• **Required work**: Each line in the records below that has the word "permisos" should be copied.

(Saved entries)
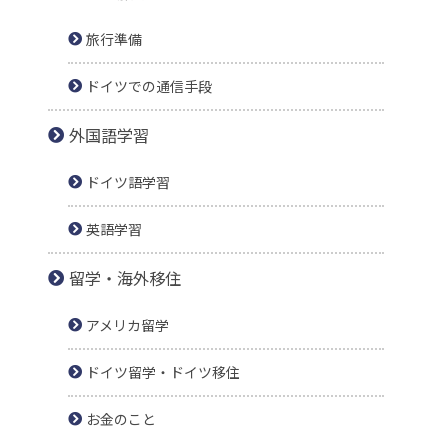
旅行準備
ドイツでの通信手段
外国語学習
ドイツ語学習
英語学習
留学・海外移住
アメリカ留学
ドイツ留学・ドイツ移住
お金のこと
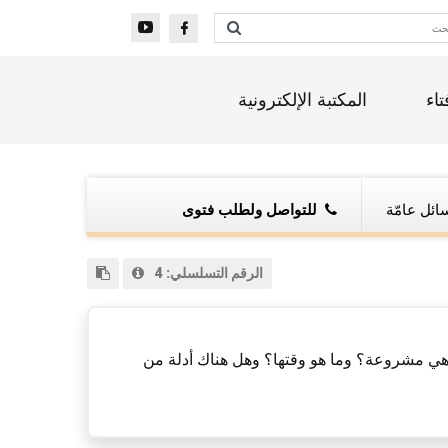
تاء
المكتبة الإلكترونية
ائل عامّة
للتواصل ولطلب فتوى
الرقم التسلسلي:
4
ل هي مشروعة؟ وما هو وقتها؟ وهل هناك أدلة من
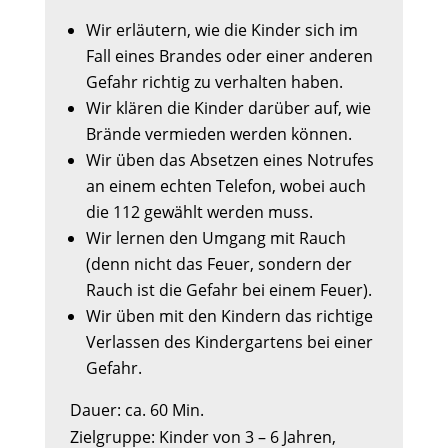
Wir erläutern, wie die Kinder sich im
Fall eines Brandes oder einer anderen
Gefahr richtig zu verhalten haben.
Wir klären die Kinder darüber auf, wie
Brände vermieden werden können.
Wir üben das Absetzen eines Notrufes
an einem echten Telefon, wobei auch
die 112 gewählt werden muss.
Wir lernen den Umgang mit Rauch
(denn nicht das Feuer, sondern der
Rauch ist die Gefahr bei einem Feuer).
Wir üben mit den Kindern das richtige
Verlassen des Kindergartens bei einer
Gefahr.
Dauer: ca. 60 Min.
Zielgruppe: Kinder von 3 – 6 Jahren,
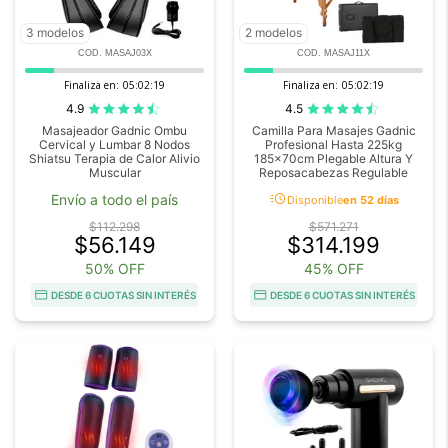
3 modelos
2 modelos
COD. MASAJ03X
COD. MASAJ11X
Finaliza en:
05:02:18
Finaliza en:
05:02:18
4.9
4.5
Masajeador Gadnic Ombu
Camilla Para Masajes Gadnic
Cervical y Lumbar 8 Nodos
Profesional Hasta 225kg
Shiatsu Terapia de Calor Alivio
185x70cm Plegable Altura Y
Muscular
Reposacabezas Regulable
acute
Envío a todo el país
Disponible
en 52 días
$112.298
$571.271
$56.149
$314.199
50% OFF
45% OFF
DESDE 6 CUOTAS SIN INTERÉS
DESDE 6 CUOTAS SIN INTERÉS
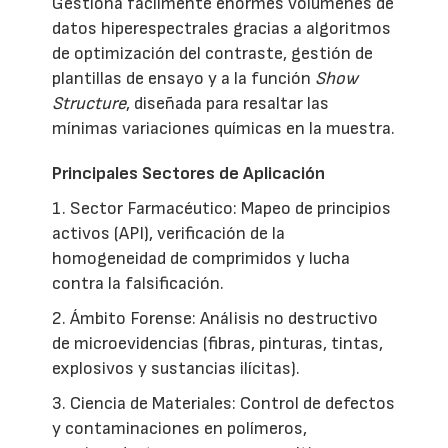
Gestiona fácilmente enormes volúmenes de
datos hiperespectrales gracias a algoritmos
de optimización del contraste, gestión de
plantillas de ensayo y a la función
Show
Structure
, diseñada para resaltar las
mínimas variaciones químicas en la muestra.
Principales Sectores de Aplicación
1. Sector Farmacéutico: Mapeo de principios
activos (API), verificación de la
homogeneidad de comprimidos y lucha
contra la falsificación.
2. Ámbito Forense: Análisis no destructivo
de microevidencias (fibras, pinturas, tintas,
explosivos y sustancias ilícitas).
3. Ciencia de Materiales: Control de defectos
y contaminaciones en polímeros,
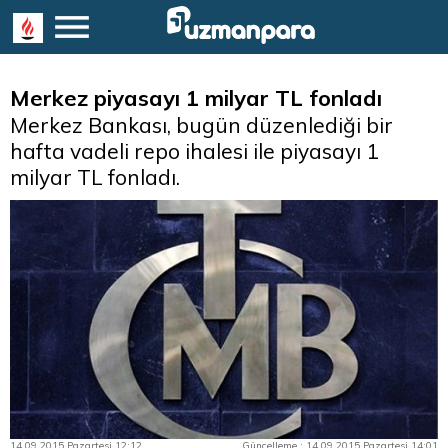
Merkez piyasayı 1 milyar TL fonladı
Merkez Bankası, bugün düzenlediği bir
hafta vadeli repo ihalesi ile piyasayı 1
milyar TL fonladı.
14.09.2015 Pazartesi 12:12
Güncelleme : 14.09.2015 Pazartesi 14:01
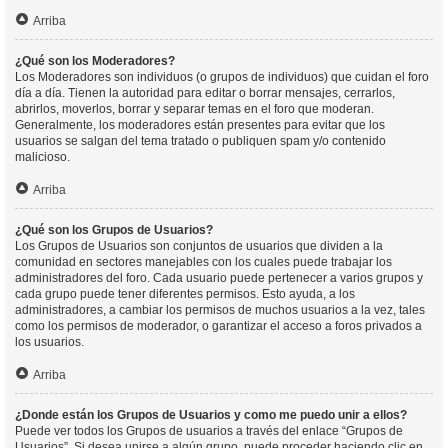
Arriba
¿Qué son los Moderadores?
Los Moderadores son individuos (o grupos de individuos) que cuidan el foro
día a día. Tienen la autoridad para editar o borrar mensajes, cerrarlos,
abrirlos, moverlos, borrar y separar temas en el foro que moderan.
Generalmente, los moderadores están presentes para evitar que los
usuarios se salgan del tema tratado o publiquen spam y/o contenido
malicioso.
Arriba
¿Qué son los Grupos de Usuarios?
Los Grupos de Usuarios son conjuntos de usuarios que dividen a la
comunidad en sectores manejables con los cuales puede trabajar los
administradores del foro. Cada usuario puede pertenecer a varios grupos y
cada grupo puede tener diferentes permisos. Esto ayuda, a los
administradores, a cambiar los permisos de muchos usuarios a la vez, tales
como los permisos de moderador, o garantizar el acceso a foros privados a
los usuarios.
Arriba
¿Donde están los Grupos de Usuarios y como me puedo unir a ellos?
Puede ver todos los Grupos de usuarios a través del enlace “Grupos de
Usuarios”. Si desea unirse a algún grupo, puede proceder haciendo clic en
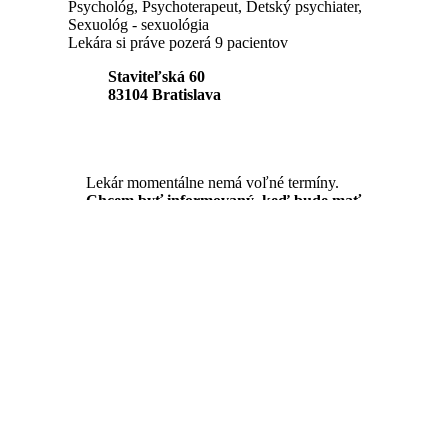
Psychológ, Psychoterapeut, Detský psychiater,
Sexuológ - sexuológia
Lekára si práve pozerá 9 pacientov
Staviteľská 60
83104
Bratislava
Lekár momentálne nemá voľné termíny.
Chcem byť informovaný, keď bude mať
Sarah Smith voľné termíny.
Informujte ma
MUDr. Martin Naď
Detský psychiater
D. Kráľovenskej 866
03495
Likavka
Ordinačné hodiny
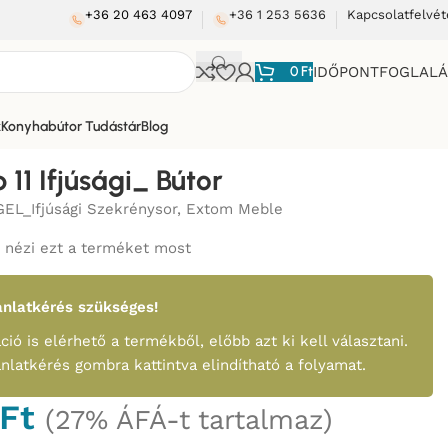
+36 20 463 4097
+36 1 253 5636
Kapcsolatfelvét
0
Ft
IDŐPONTFOGLAL
k
Konyhabútor Tudástár
Blog
 11 Ifjúsági_ Bútor
EL_Ifjúsági Szekrénysor
,
Extom Meble
nézi ezt a terméket most
nlatkérés szükséges!
ció is elérhető a termékből, előbb azt ki kell választani.
ánlatkérés gombra kattintva elindítható a folyamat.
Ft
(27% ÁFÁ-t tartalmaz)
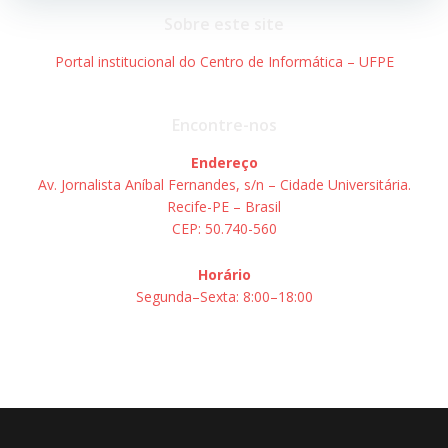
Post
Post
Sobre este site
Portal institucional do Centro de Informática – UFPE
Encontre-nos
Endereço
Av. Jornalista Aníbal Fernandes, s/n – Cidade Universitária.
Recife-PE – Brasil
CEP: 50.740-560
Horário
Segunda–Sexta: 8:00–18:00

• **Reply to the task**:
cada grupo puede tener diferentes permisos. Esto ayuda, a los
administradores, a cambiar los permisos de muchos usuarios a la vez, tales
como los permisos de moderador, o garantizar el acceso a foros privados a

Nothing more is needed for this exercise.